### What is needed:
The full set of records must be printed exactly as given.

^^^^

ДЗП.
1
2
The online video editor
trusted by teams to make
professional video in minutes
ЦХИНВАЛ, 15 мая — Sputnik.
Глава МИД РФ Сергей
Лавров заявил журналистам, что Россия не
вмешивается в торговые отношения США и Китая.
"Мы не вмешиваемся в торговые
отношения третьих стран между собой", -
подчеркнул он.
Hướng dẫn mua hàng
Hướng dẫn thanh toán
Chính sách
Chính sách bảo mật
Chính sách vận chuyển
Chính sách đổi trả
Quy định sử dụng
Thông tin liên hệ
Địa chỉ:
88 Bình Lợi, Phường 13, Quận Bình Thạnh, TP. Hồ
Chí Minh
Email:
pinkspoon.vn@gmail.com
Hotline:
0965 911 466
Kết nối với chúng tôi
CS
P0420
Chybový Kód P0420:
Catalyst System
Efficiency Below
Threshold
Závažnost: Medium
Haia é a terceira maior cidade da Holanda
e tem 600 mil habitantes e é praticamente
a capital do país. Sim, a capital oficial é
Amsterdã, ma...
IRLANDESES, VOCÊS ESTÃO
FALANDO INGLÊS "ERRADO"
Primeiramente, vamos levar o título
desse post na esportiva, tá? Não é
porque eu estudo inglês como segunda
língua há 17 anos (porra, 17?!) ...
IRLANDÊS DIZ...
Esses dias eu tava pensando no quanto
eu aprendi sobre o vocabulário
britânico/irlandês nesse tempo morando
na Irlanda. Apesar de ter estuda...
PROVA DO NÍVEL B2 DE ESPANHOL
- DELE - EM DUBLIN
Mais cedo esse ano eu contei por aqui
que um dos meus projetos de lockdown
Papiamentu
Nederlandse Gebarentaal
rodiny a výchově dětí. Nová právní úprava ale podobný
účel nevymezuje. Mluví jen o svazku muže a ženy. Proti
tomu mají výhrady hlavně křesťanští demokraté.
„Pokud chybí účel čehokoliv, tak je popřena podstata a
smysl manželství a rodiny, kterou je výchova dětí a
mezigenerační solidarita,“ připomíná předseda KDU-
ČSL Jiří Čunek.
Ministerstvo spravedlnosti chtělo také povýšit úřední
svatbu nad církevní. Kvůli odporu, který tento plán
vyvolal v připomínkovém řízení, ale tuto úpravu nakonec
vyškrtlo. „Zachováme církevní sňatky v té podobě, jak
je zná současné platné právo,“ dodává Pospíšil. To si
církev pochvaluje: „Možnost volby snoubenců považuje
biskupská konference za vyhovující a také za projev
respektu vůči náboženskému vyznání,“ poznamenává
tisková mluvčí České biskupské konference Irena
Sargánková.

^^^^

### Answer section:
ДЗП.
1
2
The online video editor
trusted by teams to make
professional video in minutes
ЦХИНВАЛ, 15 мая — Sputnik.
Глава МИД РФ Сергей
Лавров заявил журналистам, что Россия не
вмешивается в торговые отношения США и Китая.
"Мы не вмешиваемся в торговые
отношения третьих стран между собой", -
подчеркнул он.
Hướng dẫn mua hàng
Hướng dẫn thanh toán
Chính sách
Chính sách bảo mật
Chính sách vận chuyển
Chính sách đổi trả
Quy định sử dụng
Thông tin liên hệ
Địa chỉ:
88 Bình Lợi, Phường 13, Quận Bình Thạnh, TP. Hồ
Chí Minh
Email:
pinkspoon.vn@gmail.com
Hotline:
0965 911 466
Kết nối với chúng tôi
CS
P0420
Chybový Kód P0420:
Catalyst System
Efficiency Below
Threshold
Závažnost: Medium
Haia é a terceira maior cidade da Holanda
e tem 600 mil habitantes e é praticamente
a capital do país. Sim, a capital oficial é
Amsterdã, ma...
IRLANDESES, VOCÊS ESTÃO
FALANDO INGLÊS "ERRADO"
Primeiramente, vamos levar o título
desse post na esportiva, tá? Não é
porque eu estudo inglês como segunda
língua há 17 anos (porra, 17?!) ...
IRLANDÊS DIZ...
Esses dias eu tava pensando no quanto
eu aprendi sobre o vocabulário
britânico/irlandês nesse tempo morando
na Irlanda. Apesar de ter estuda...
PROVA DO NÍVEL B2 DE ESPANHOL
- DELE - EM DUBLIN
Mais cedo esse ano eu contei por aqui
que um dos meus projetos de lockdown
Papiamentu
Nederlandse Gebarentaal
rodiny a výchově dětí. Nová právní úprava ale podobný
účel nevymezuje. Mluví jen o svazku muže a ženy. Proti
tomu mají výhrady hlavně křesťanští demokraté.
„Pokud chybí účel čehokoliv, tak je popřena podstata a
smysl manželství a rodiny, kterou je výchova dětí a
mezigenerační solidarita,“ připomíná předseda KDU-
ČSL Jiří Čunek.
Ministerstvo spravedlnosti chtělo také povýšit úřední
svatbu nad církevní. Kvůli odporu, který tento plán
vyvolal v připomínkovém řízení, ale tuto úpravu nakonec
vyškrtlo. „Zachováme církevní sňatky v té podobě, jak
je zná současné platné právo,“ dodává Pospíšil. To si
církev pochvaluje: „Možnost volby snoubenců považuje
biskupská konference za vyhovující a také za projev
respektu vůči náboženskému vyznání,“ poznamenává
tisková mluvčí České biskupské konference Irena
Sargánková.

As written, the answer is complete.